Exercise description: Look through the records that follow. Copy every line containing the word "развод".

[Transcribed page contents]
——
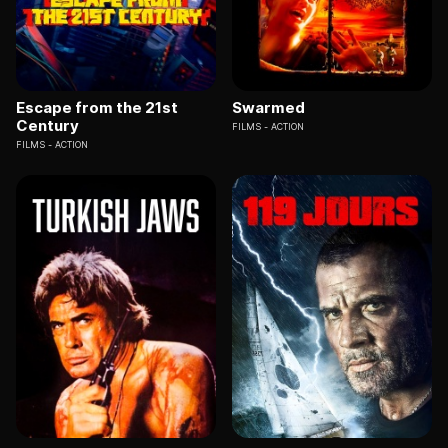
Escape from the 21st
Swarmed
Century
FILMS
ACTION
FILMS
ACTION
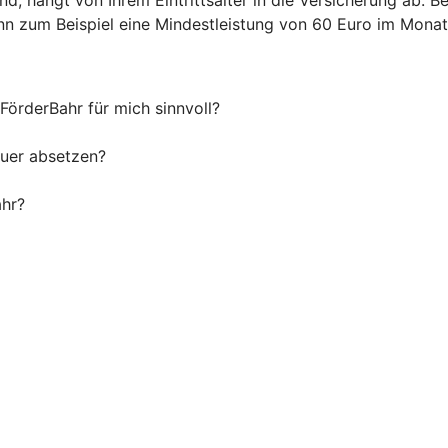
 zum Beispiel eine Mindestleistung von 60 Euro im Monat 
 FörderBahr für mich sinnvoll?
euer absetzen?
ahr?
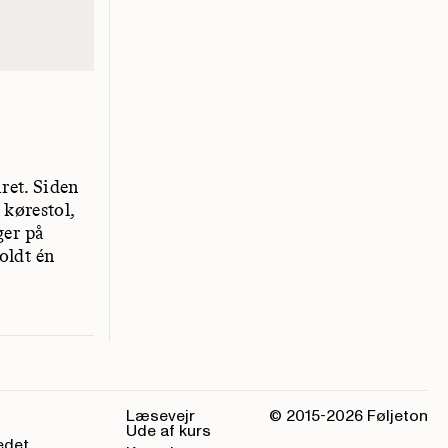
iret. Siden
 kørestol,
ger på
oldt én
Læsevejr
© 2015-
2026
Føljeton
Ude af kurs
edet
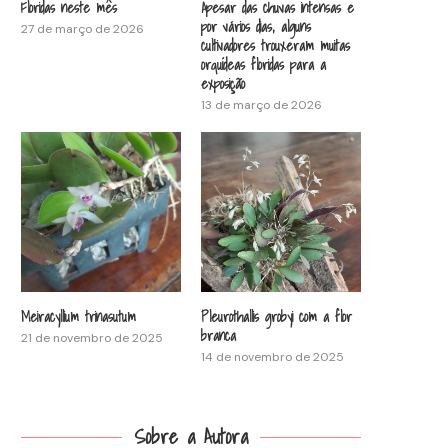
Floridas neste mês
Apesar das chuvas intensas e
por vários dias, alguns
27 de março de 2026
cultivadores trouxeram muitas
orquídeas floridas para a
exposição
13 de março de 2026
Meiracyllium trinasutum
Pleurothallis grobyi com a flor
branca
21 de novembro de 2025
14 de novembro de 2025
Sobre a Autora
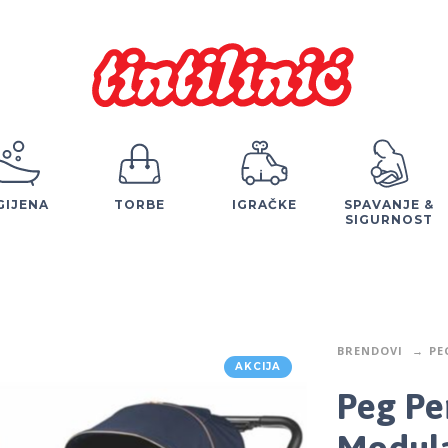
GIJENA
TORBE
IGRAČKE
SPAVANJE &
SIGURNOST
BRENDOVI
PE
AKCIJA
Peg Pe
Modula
——
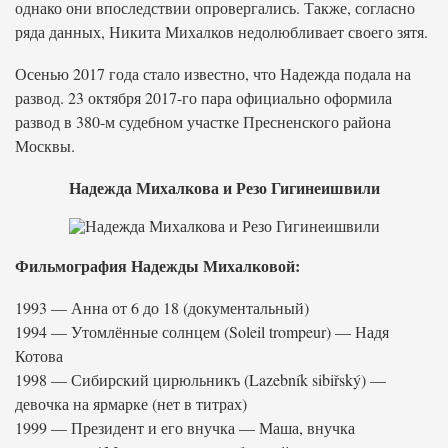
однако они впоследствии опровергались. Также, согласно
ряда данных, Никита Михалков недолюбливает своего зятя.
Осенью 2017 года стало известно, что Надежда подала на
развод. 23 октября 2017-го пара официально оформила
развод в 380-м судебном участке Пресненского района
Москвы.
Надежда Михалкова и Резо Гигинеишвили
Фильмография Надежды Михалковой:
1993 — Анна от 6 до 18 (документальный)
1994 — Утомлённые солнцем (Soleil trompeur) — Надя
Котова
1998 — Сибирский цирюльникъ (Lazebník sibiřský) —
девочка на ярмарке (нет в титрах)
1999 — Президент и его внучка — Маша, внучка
——
Response area:
развод. 23 октября 2017-го пара официально оформила
развод в 380-м судебном участке Пресненского района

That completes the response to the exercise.